Tuesday, March 11, 2025

The missing pages and the return to normal

Charlotte: A pandemic era local trip
It has been five years since the pandemic was declared. Many posts are resurfacing to recall that weird period in time, the early pandemic. Hopes and fears. It took me four years to fully recover from the COVID-19 pandemic era. COVID-19 is a name unfair to the year 2019. Sure, the disease started in 2019. But it was not known to most of us until the last two weeks of January. The full impact of the disease was realized only in February with the travel restrictions and then March with "work from home" mandates. People eventually started to return to "normal." For me, 2024 was the first "fully normal" year. A full year with no more work from home. 2024 felt like a natural continuation of 2019. A perfect year. The stories of pandemic feel like a weird dream in the middle.
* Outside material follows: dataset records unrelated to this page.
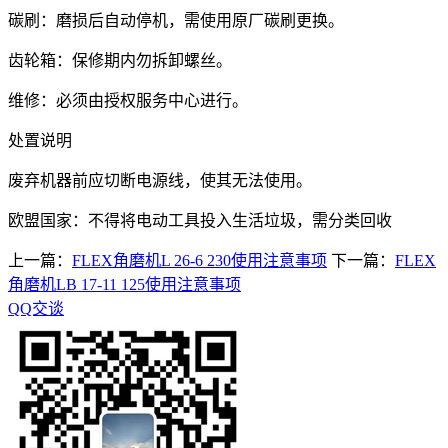
碳刷：磨损后自动停机，需使用原厂碳刷更换。
齿轮箱：保修期内勿拆卸螺丝。
维修：必须由授权服务中心进行。
处置说明
废弃机器前应切断电源线，使其无法使用。
欧盟国家：不得将电动工具投入生活垃圾，需分类回收
上一篇：
FLEX角磨机L 26-6 230使用注意事项
下一篇：
FLEX
角磨机LB 17-11 125使用注意事项
QQ交谈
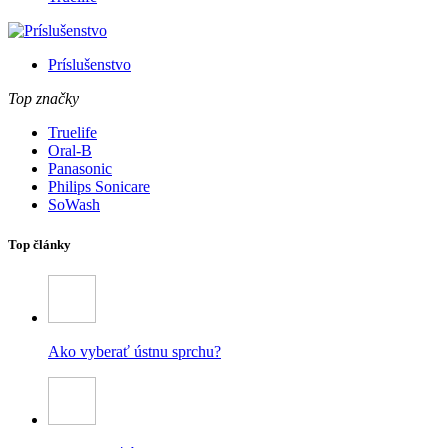
Príslušenstvo
Top značky
Truelife
Oral-B
Panasonic
Philips Sonicare
SoWash
Top články
Ako vyberať ústnu sprchu?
Recently, Microsoft announced it will discontinue Skype and migrate its users to Teams. No one likes Microsoft Teams. It is bundled with Windows Operating System and admins keep using it when better alternatives are available. As for Skype, its fate is sad. Skype started its journey as a peer-to-peer system. Microsoft acquired it, but still Skype was largely untouched. The pandemic time could have been a good time for Skype to pick up momentum. But somehow it lost that race to Zoom. Skype was a tool we used to communicate with family and friends. Teams was entirely for work. Merging Skype and Teams would be like merging Facebook with LinkedIn. Imagine your Facebook friends are now forced into your LinkedIn, as you have no option but to use the newly merged LinkedIn where you also have your Facebook friends. I can understand Microsoft realized there is no business potential for Skype. However, Skype will leave a gap no app can fill yet. Whatsapp and similar apps are phone-based, where Skype is available to computers across the operating systems as well as mobile phone. There are computer-based video alternatives based on computer operating systems - but they either lack mobile support or do not have the support to add friends. Having friends that you can check to see whether they are online and then calling them is a nice feature which Zoom does not have. Apps such as WhatsApp and FaceTime are also tied to the mobile phone number. Skype gives some sort of anonymity as it just needs an email address. Perhaps, that might be another reason Windows wanted to give up Skype?

Blurred memories of early 2020s
Social media keeps evolving. We had a period of "being nice" that made us all tip even the Starbucks baristas for that take out coffee order. Now, that habit sticks around, incorporating tipping in cashiers and self-checkout machines. Twitter was a refreshing part of our life during the early pandemic days. When the outside world was dark, Twitter gave us some light. Now we are back to normal. Twitter has gone dark and X. It is filled with weird people and bots. Everyone with a blue tick is focusing on engagement to get their cashback. Algorithm is skewed to incentivize arguments rather than happy memories and celebrating achievements. Most of my friends have left Twitter. I am still around although the conversations have either become boring or died down. It maybe time to quit. I am unlikely to quit while I minimize my time there to focus more on the physical world. The world has a lot to offer, and we are so back to normal.

Monday, March 3, 2025

The hope and the fear of AI

There is both panic and excitement around the AI in the tech world. Some of them, well founded. Others, exaggerated. In one side, we see celebrations how months-long efforts became an hour-long task. How a complex undertaking that would take a proper training on the topic (for example, write a modular, distributed algorithm in Erlang programming language) now can be done in the matter of minutes in ChatGPT or a similar LLM. Then, the other side, panic that AI is going to wipe off the junior software engineer roles. It is probably widening the gap. In one side, engineers paid in millions to write the tools. In the side, the fresh graduates reducing themselves into "prompt engineers." Do we even need a 4-year bachelors on computer science if all we do is becoming a prompt engineer?

When we grade the take-home assignments and open-Internet exams, it is very clear that most of the answers are ChatGPT-inspired. We do not ban the use of LLMs in assignments. We just ask the students to disclose their source and tool, and almost all of them honestly report the ChatGPT use and it is ok. We are a StackOverflow generation. When we got stuck with an error message, we would ask StackOverflow and someone from 10 years ago had the same problem and there is the solution! Then, we would copy-paste. When we did not know the answer to a question, we would ask Google and Google gave us the answers. So, Internet copy-pasta is not new. Perhaps, ChatGPT has made it easier. It still needed some serious effort and "expertise" to find the answer from Google and StackOverflow. Maybe ChatGPT has made the entire process easier by giving you the answer, entire answer, rather than bits and pieces of it. StackOverflow was a crowdsourcing human effort. ChatGPT is using that human effort second-hand. Proponents of AI would argue even the use of tools like ChatGPT need some level of expertise, what to ask. There is some truth in it. What differentiates us is the human element. Everyone has the tools. But tools are not going to give you the answer we need.